On 02/07/2020 21:55, Chris Tomlinson wrote:
> grep -v "ThriftConvert WARN visit: Unrecognized: <RDF_StreamRow >"
catalina.out
Is there any signature as to when they occur? Two PUTs overlapping,
certain usage by your clients (which probably isn't visible in the
logs)? earlier connections broken? high load on the server? Time of
day? Anything else that looks like a characteristic?
Andy
On 03/07/2020 00:13, Chris Tomlinson wrote:
On Jul 2, 2020, at 17:44, Andy Seaborne <[email protected]> wrote:
On 02/07/2020 21:55, Chris Tomlinson wrote:
From what I can see, it (WARN) isn't database related.
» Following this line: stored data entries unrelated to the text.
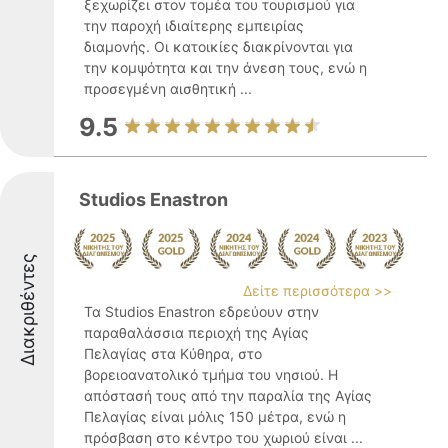
ξεχωρίζει στον τομέα του τουρισμού για
την παροχή ιδιαίτερης εμπειρίας
διαμονής. Οι κατοικίες διακρίνονται για
την κομψότητα και την άνεση τους, ενώ η
προσεγμένη αισθητική ...
9.5
Studios Enastron
Διακριθέντες
Δείτε περισσότερα >>
Τα Studios Enastron εδρεύουν στην
παραθαλάσσια περιοχή της Αγίας
Πελαγίας στα Κύθηρα, στο
βορειοανατολικό τμήμα του νησιού. Η
απόστασή τους από την παραλία της Αγίας
Πελαγίας είναι μόλις 150 μέτρα, ενώ η
πρόσβαση στο κέντρο του χωριού είναι ...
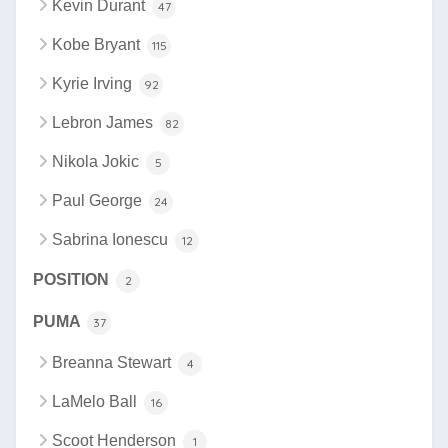
Kevin Durant
47
Kobe Bryant
115
Kyrie Irving
92
Lebron James
82
Nikola Jokic
5
Paul George
24
Sabrina Ionescu
12
POSITION
2
PUMA
37
Breanna Stewart
4
LaMelo Ball
16
Scoot Henderson
1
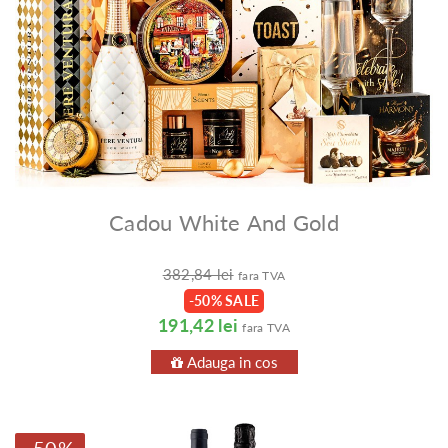
Cadou White And Gold
382,84 lei
fara TVA
-50% SALE
191,42 lei
fara TVA
Adauga in cos
-50%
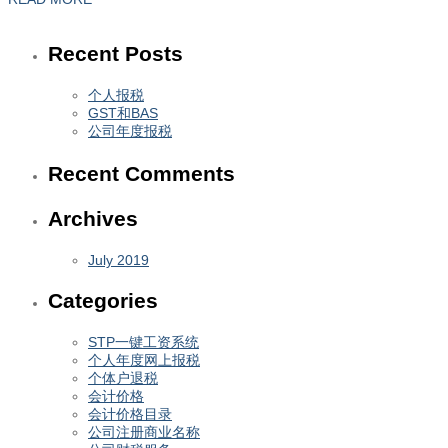
Recent Posts
个人报税
GST和BAS
公司年度报税
Recent Comments
Archives
July 2019
Categories
STP一键工资系统
个人年度网上报税
个体户退税
会计价格
会计价格目录
公司注册商业名称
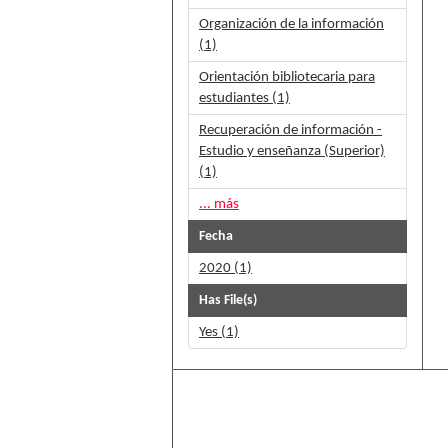
Organización de la información
(1)
Orientación bibliotecaria para
estudiantes (1)
Recuperación de información -
Estudio y enseñanza (Superior)
(1)
... más
Fecha
2020 (1)
Has File(s)
Yes (1)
No it seems to me to be related to getting the payload off the wire.
I think you said the same payload had been sent before.
??
Yes a copy/clone of the same payload, i.e., the serialization of the given
graph, has been sent many times w/o issue.
...
Even the concurrency looks OK because it locally writes a buffer so the HTTP
length is available.
(in case of corruption, not repeat, is happening)
So it seems to me that there may be an opportunity for some sort of
robustification in RDFConnection. There is evidently a loop somewhere that
doesn't terminate, retrying the parsing repeatedly or something like that. The
payload is finite so there wold appear to be a test that repeatedly fails but
doesn't make progress in consuming the payload.
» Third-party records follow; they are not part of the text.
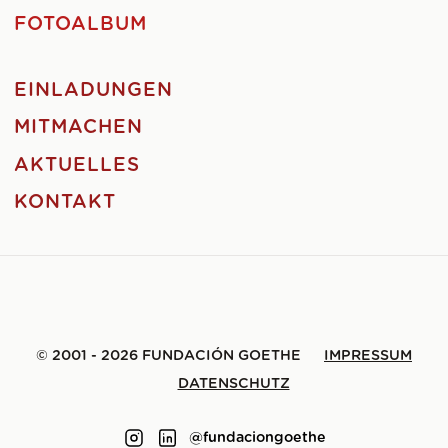
FOTOALBUM
EINLADUNGEN
MITMACHEN
AKTUELLES
KONTAKT
© 2001 - 2026 FUNDACIÓN GOETHE
IMPRESSUM
DATENSCHUTZ
@fundaciongoethe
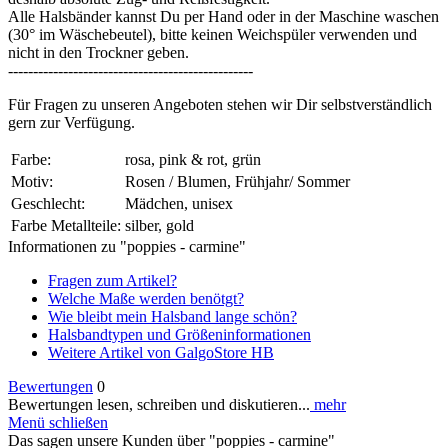
Alle Halsbänder kannst Du per Hand oder in der Maschine waschen
(30° im Wäschebeutel), bitte keinen Weichspüler verwenden und
nicht in den Trockner geben.
-------------------------------------------------
Für Fragen zu unseren Angeboten stehen wir Dir selbstverständlich
gern zur Verfügung.
Farbe:
rosa, pink & rot, grün
Motiv:
Rosen / Blumen, Frühjahr/ Sommer
Geschlecht:
Mädchen, unisex
Farbe Metallteile:
silber, gold
Informationen zu "poppies - carmine"
Fragen zum Artikel?
Welche Maße werden benötgt?
Wie bleibt mein Halsband lange schön?
Halsbandtypen und Größeninformationen
Weitere Artikel von GalgoStore HB
Bewertungen
0
Bewertungen lesen, schreiben und diskutieren...
mehr
Menü schließen
Das sagen unsere Kunden über "poppies - carmine"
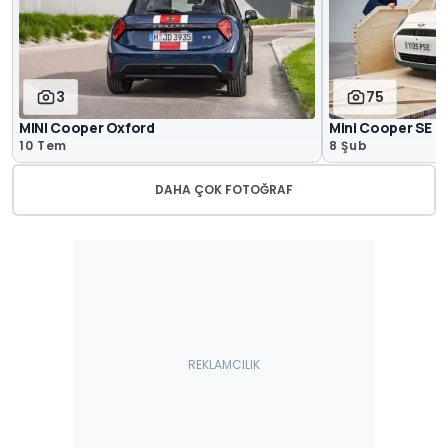
3
75
MINI Cooper Oxford
Mini Cooper SE -
10 Tem
8 Şub
DAHA ÇOK FOTOĞRAF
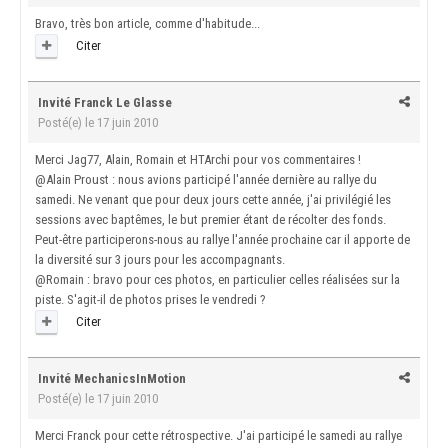
Bravo, très bon article, comme d'habitude...
Citer
Invité Franck Le Glasse
Posté(e)
le 17 juin 2010
Merci Jag77, Alain, Romain et HTArchi pour vos commentaires !
@Alain Proust : nous avions participé l'année dernière au rallye du
samedi. Ne venant que pour deux jours cette année, j'ai privilégié les
sessions avec baptêmes, le but premier étant de récolter des fonds.
Peut-être participerons-nous au rallye l'année prochaine car il apporte de
la diversité sur 3 jours pour les accompagnants.
@Romain : bravo pour ces photos, en particulier celles réalisées sur la
piste. S'agit-il de photos prises le vendredi ?
Citer
Invité MechanicsInMotion
Posté(e)
le 17 juin 2010
Merci Franck pour cette rétrospective. J'ai participé le samedi au rallye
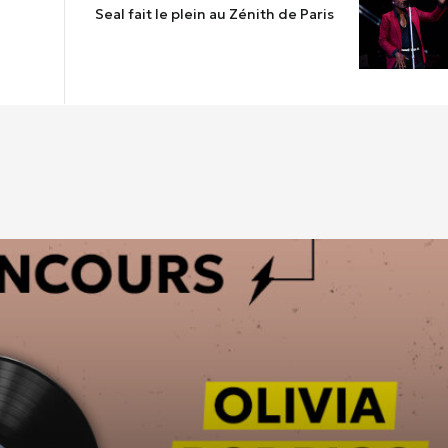
Seal fait le plein au Zénith de Paris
RDFConnection (client-side) is sending, not parsing.
I'm referring to the Fuseki receiving end of the connection, where the WARNing
is being logged.
The WARN says that an empty <RDF_StreamRow > was seen.
There is no information about the stalled transactions although not finishing
the write would explain this:
30-Jun-2020 16:21:30.778
java.io.BufferedInputStream.read(BufferedInputStream.java:345)
org.apache.thrift.transport.TIOStreamTransport.read(TIOStreamTransport.java:127)
so it's waiting for input. What's the proxy/reverse-proxy setup?
None. For the client on the same ec2 instance, obviously none; and for the
client on a second ec2 instance, we have nothing between our two internal ec2's
In the current situation, the two precipitating PUTs are from a client on the
same ec2 instance.
The code writes the payload to a ByteArrayOutputStream and sends those bytes.
That's how it gets the length for the HTTP header.
https://github.com/apache/jena/blob/master/jena-rdfconnection/src/main/java/org/apache/jena/rdfconnection/RDFConnectionRemote.java#L615
(run Fuseki with "verbose" to see the headers ... but it is quite verbose)
It sent something so the RDF->Thrift->bytes had finished and then it sent bytes.
As I tried to clarify, my remarks were w.r.t. the Fuseki/receiving end where
the issue is getting logged. Not the sending/client end.
Chris
Anyway - you have the source code ... :-)
Andy